Eventually, in 1965, he had begun to lead the Beatles into folk rock through his interest in Bob Dylan and the Byrds, and towards Indian classical music through his use of the sitar on “Norwegian Wood”. Having initiated the band’s embracing of Transcendental Meditation in 1967, he subsequently developed an association with the Hare Krishna movement.
His triple album All Things Must Pass, was a critically acclaimed work that produced his most successful hit single, “My Sweet Lord”.
Harrison organized the 1971 Concert for Bangladesh, a precursor to later benefit concerts such as Live Aid.
In 1988, he co-founded the platinum-selling supergroup the Traveling Wilburys. A prolific recording artist, he was featured as a guest guitarist on tracks by Badfinger, Ronnie Wood and Billy Preston, and collaborated on songs and music with Dylan, Eric Clapton, Ringo Starr and Tom Petty, among others. Rolling Stone magazine ranked him number 11 in their list of the “100 Greatest Guitarists of All Time”.

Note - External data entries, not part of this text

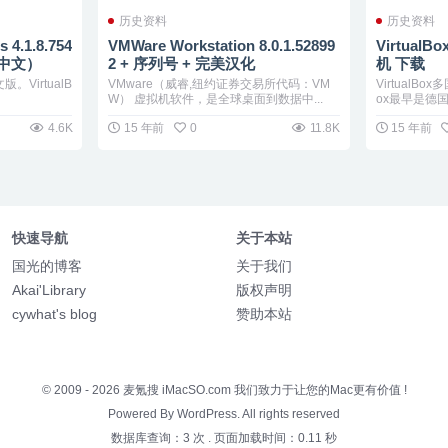
历史资料
历史资料
 4.1.8.754
VMWare Workstation 8.0.1.52899
VirtualB
体中文）
2 + 序列号 + 完美汉化
机 下载
版。VirtualB
VMware（威睿,纽约证券交易所代码：VM
VirtualBo
W） 虚拟机软件，是全球桌面到数据中...
ox最早是德国
4.6K
15 年前
0
11.8K
15 年前
快速导航
关于本站
国光的博客
关于我们
Akai'Library
版权声明
cywhat's blog
赞助本站
© 2009 - 2026
麦氪搜 iMacSO.com
我们致力于让您的Mac更有价值 !
Powered By WordPress. All rights reserved
数据库查询：3 次
.
页面加载时间：0.11 秒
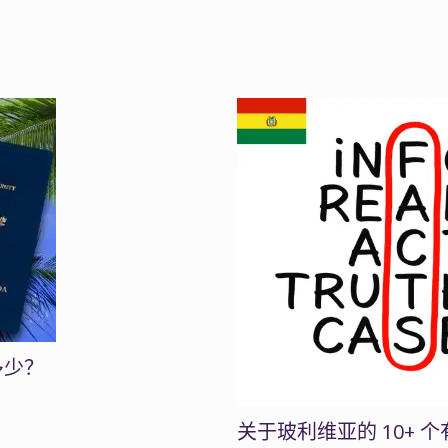
多少？
关于玻利维亚的 10+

Like the other Beatles, he is a two-time Rock and Roll Hall of Fame inductee – as a member of the Beatles in 1988, and posthumously for his solo career in 2004.
Harrison died from lung cancer in 2001 at the age of 58, two years after surviving a knife attack by an intruder. His remains were cremated and the ashes were scattered according to Hindu tradition in a private ceremony in the Ganges and Yamuna rivers in India.
Harrison has so many really great quotes. Once again, the theme of peace and love is evident in what the Beatles as a group and as individual members stood for.
“Since our problems have been our own creation. They also can be overcome.
When we use the power provided free to everyone, This is love!”
A little understanding of “As you sow, so shall you reap” is important, because then you can’t blame the condition you’re in on anyone else.
The Past is gone, and the future might not even be, the only thing we ever experience is the now, I try to enjoy the minute.
It is an outrage that people can take other people’s lives when they obviously haven’t got their own lives in order.
Death is just where your suit falls off and now, you’re in your other suit. You can’t see it on this level, but it’s all right. Don’t worry.